No one likes a grumbler, and I don't like to be the one bearing bad news. It's kind of negative, and negativity sticks to you like mud on your boots or cat hairs on your suit. But it's a requirement of a good wine critic to criticize on occasion, or at least to report on the odd wine that didn't hit the spot.
Today it's the turn of two South Africans. I guess my expectations were high for both, which is why I was a little disappointed. It's not that they're rubbish wines.
First, Flagstone's The Last Word 2002, a Port-style fortified red made from a range of varieties including Mourvedre and a little bit of Sousao (a Portuguese teinturier variety, with red flesh as well as skins). It's spoiled by a green streak hiding among the sweet red and black fruits. Overall, the wine just lacks impact. I bought this for £7.49 in and Oddbins sale (normally £12.99), and it's disappointing. I met Bruce Jack in December at Flagstone, and I really liked what he was up to; I suppose everyone is allowed an off-day.
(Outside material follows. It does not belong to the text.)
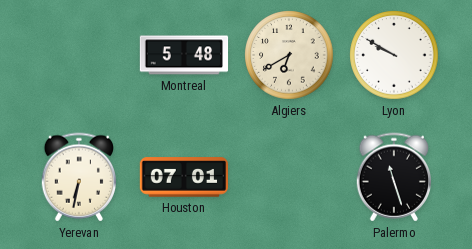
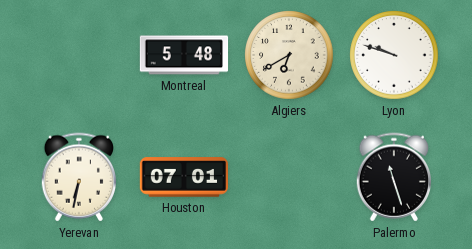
Lyon: 9:50 -> 9:48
Second, the Engelbrecht Els 2003 Western Cape. From winemaker Louis Strydom (who used to make the Saxenberg wines, if I recall correctly), this is a blend of 55% Cabernet Sauvignon, 21% Shiraz, 4% Merlot, 9% Petit Verdot, 2% Cabernet Franc and 9% Malbec. It's a substantial, structured and rather split-personality sort of wine. On the one hand we have very ripe dark fruits (with a bit of sweetness); on the other we have a bit of greenness, along with firm, spicy tannins. It's as if the extreme ripeness is being countered by a bit of unripeness, and the result isn't totally convincing. Great concentration, though, but I'd expect more for the £20 this wine retails for.
There you go. I'll be back with more positive news soon, I hope.